The name Dundas comes from the Gaelic dùn deas, meaning "south hill" or "pretty hill". In the 11th century, the lands of Dundas, along with other land in Lothian, were granted by King Malcolm Canmore to paternal first cousin Gospatrick, the earl of Northumbria, who had come north to escape William the Conqueror. The lands of Dundas passed to his great-grandson Waldeve, who granted them to his kinsman Helias in a charter dating from around 1180. Helias took his surname from his lands, becoming the first of the Dundas family.

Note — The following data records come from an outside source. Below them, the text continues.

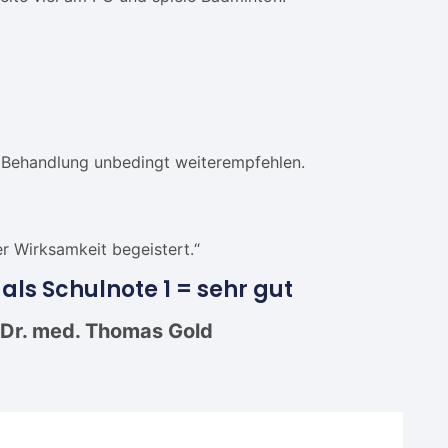
e Behandlung unbedingt weiterempfehlen.
r Wirksamkeit begeistert.“
ls Schulnote 1 = sehr gut
s Dr. med. Thomas Gold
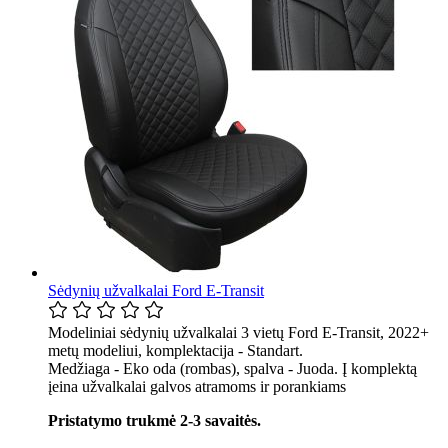
Sėdynių užvalkalai Ford E-Transit
Modeliniai sėdynių užvalkalai 3 vietų Ford E-Transit, 2022+
metų modeliui, komplektacija - Standart.
Medžiaga - Eko oda (rombas), spalva - Juoda. Į komplektą
įeina užvalkalai galvos atramoms ir porankiams
Pristatymo trukmė 2-3 savaitės.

The Dundases and their cadets would later come to own much of Mid and West Lothian.

In 1416, James Dundas obtained a licence from the Duke of Albany (then the effective ruler of Scotland) to build a keep. This keep was extended in 1436, making it into an L-plan. The Keep served both as a home in times of peace and a fortress in times of war. Regent Arran gave a tip to workmen building the "Place of Dundas" in July 1544. On 13 August 1553 in the great hall, James Dundas gave his infant daughters Elizabeth and Jane gifts of silver plate.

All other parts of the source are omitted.